As we stated in Lincoln Fire Fighters Assn. v. City of Lincoln, 198 Neb. 174, 252 N. W. 2d 607 (1977), “* * * the burden is on the moving party in a section 48-818, R. R. S. 1943, case, to demonstrate that existing wages are not comparable to the prevalent wage rate, * * It is obvious that to do this it was necessary for Union first to establish by the evidence what were “the prevalent wage rates paid and conditions of employment maintained for the same or similar work of workers exhibiting like or similar skills under the same or similar working conditions.” § 48-818, R. R. S. 1943. In making this comparison it is necessary to take into consideration not only the wages for time actually worked but also wages for time not worked, including vacations, holidays, and other excused time; all other benefits received including insurance and pensions; and the continuity and stability of employment. “This was not done in this case as no evidence was presented on fringe benefits received by the firemen in those cities used for comparison.” Lincoln Fire Fighters Assn. v. City of Lincoln, supra. See, also, Crete Education Assn. v. School Dist. of Crete, 193 Neb. 245, 226 N. W. 2d 752 (1975).

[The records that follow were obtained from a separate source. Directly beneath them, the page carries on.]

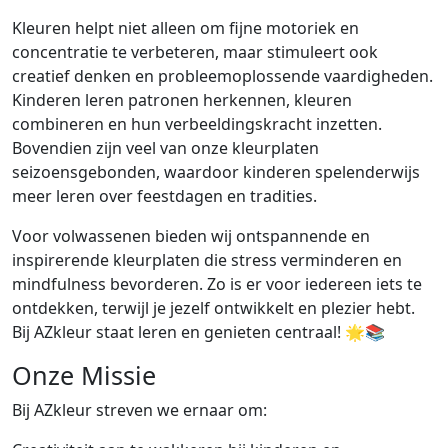
Kleuren helpt niet alleen om fijne motoriek en
concentratie te verbeteren, maar stimuleert ook
creatief denken en probleemoplossende vaardigheden.
Kinderen leren patronen herkennen, kleuren
combineren en hun verbeeldingskracht inzetten.
Bovendien zijn veel van onze kleurplaten
seizoensgebonden, waardoor kinderen spelenderwijs
meer leren over feestdagen en tradities.
Voor volwassenen bieden wij ontspannende en
inspirerende kleurplaten die stress verminderen en
mindfulness bevorderen. Zo is er voor iedereen iets te
ontdekken, terwijl je jezelf ontwikkelt en plezier hebt.
Bij AZkleur staat leren en genieten centraal! 🌟📚
Onze Missie
Bij AZkleur streven we ernaar om:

With the exception of Fairbury, the municipalities tendered in Union’s array were from over 3 to nearly 10 times the size of the City of West Point. Fairbury, retained by the CIR to construct its array, was almost twice as large. This is not to say that *242such cities could not have been used if there was evidence of the labor market generally in those locations establishing comparable conditions. Beyond that, and perhaps of even more significance, is the finding of the CIR itself that “We find these comparables, properly adjusted, to be sufficient to carry the petitioner’s burden of showing that West Point wages are not comparable to the prevalent.” (Emphasis supplied.) The CIR is saying that the evidence presented, without adjustment, was not sufficient to carry Union’s burden. We are in complete agreement with this position. However, there is nothing in the record to indicate what adjustment was made. This was a critical finding to have been made, and to permit it to stand without support in the record would eliminate the requirement of burden of proof. While this position may seem to exalt form over substance, it must be remembered that the CIR’s sole function is to settle industrial disputes, and the principal onus in producing evidence is on the parties. The adversary nature of proceedings has been preserved in the CIR by the Legislature in providing that proceedings shall conform to the code of civil procedure applicable to District Courts, section 48-812, R. R. S. 1943; by the decision of this court as to burden of proof, Lincoln Fire Fighters Assn. v. City of Lincoln, supra; and, for that matter, by the procedures adopted and followed by the CIR itself. The result is that the CIR cannot, in a section 48-818, R. R. S. 1943, case, obtain evidence on its own motion unless the moving party has first made a prima facie case by satisfying the burden of proof of establishing noncomparability with prevalent conditions. Therefore, we must disregard the evidence obtained by the CIR on its own motion and are left with findings not supported by substantial evidence, resulting in the entry of an unjustified order which is therefore arbitrary, capricious, and unreasonable.

*243The City has assigned other errors which, in view of our holding, we find unnecessary to consider.

The order and judgment of the CIR is reversed and the cause ordered dismissed.

Reversed and dismissed.

Boslaugh, J., concurs in the result.